*Task*: Without any pictures, print the lines below from the one that has "Virtualios parodos" through the one that has "Calories brûlées", exactly and nothing else.

++++++++++

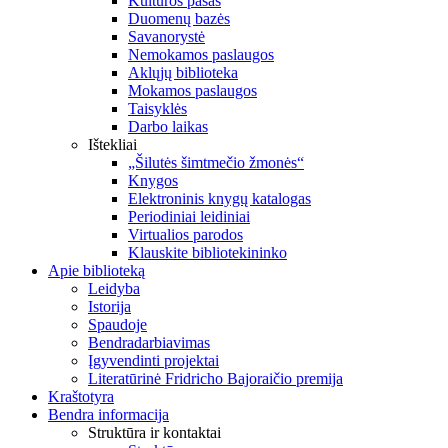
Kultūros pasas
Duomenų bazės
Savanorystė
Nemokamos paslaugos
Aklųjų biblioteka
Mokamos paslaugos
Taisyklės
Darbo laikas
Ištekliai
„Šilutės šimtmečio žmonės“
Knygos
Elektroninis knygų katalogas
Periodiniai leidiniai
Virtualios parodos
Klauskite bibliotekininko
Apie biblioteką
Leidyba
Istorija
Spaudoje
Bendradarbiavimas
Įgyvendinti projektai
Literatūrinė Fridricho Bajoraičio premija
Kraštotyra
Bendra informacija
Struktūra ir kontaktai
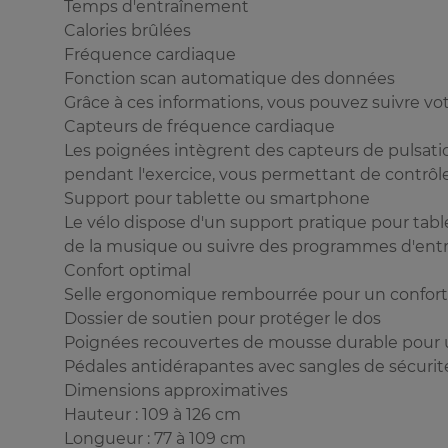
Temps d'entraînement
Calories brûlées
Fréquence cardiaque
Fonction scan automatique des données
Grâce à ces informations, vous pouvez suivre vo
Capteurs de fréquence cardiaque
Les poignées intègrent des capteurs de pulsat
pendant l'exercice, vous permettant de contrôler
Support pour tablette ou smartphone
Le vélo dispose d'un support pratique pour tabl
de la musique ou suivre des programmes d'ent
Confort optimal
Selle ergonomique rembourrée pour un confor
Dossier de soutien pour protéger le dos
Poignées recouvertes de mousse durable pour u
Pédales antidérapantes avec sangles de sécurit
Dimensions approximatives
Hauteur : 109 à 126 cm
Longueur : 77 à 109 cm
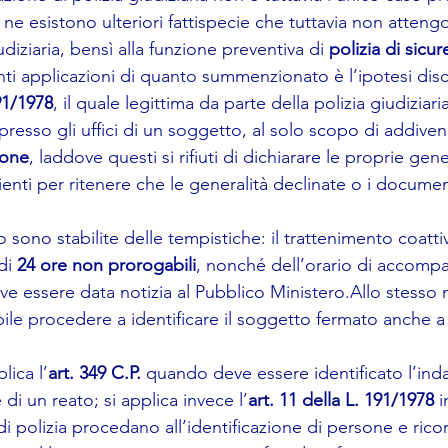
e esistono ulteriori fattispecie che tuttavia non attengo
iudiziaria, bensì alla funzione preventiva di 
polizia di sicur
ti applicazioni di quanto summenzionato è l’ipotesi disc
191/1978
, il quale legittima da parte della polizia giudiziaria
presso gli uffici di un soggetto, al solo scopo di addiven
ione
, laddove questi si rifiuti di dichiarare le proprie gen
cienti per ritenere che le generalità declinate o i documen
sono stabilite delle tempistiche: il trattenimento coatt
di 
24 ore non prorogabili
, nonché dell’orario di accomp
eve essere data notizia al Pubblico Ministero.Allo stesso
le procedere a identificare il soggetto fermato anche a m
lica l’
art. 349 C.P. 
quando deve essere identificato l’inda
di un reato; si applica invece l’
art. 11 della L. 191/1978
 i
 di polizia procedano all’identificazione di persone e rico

++++++++++

*Written solution*:
Virtualios parodos
Klauskite bibliotekininko
Apie biblioteką
Leidyba
Istorija
Spaudoje
Bendradarbiavimas
Įgyvendinti projektai
Literatūrinė Fridricho Bajoraičio premija
Kraštotyra
Bendra informacija
Struktūra ir kontaktai
Temps d'entraînement
Calories brûlées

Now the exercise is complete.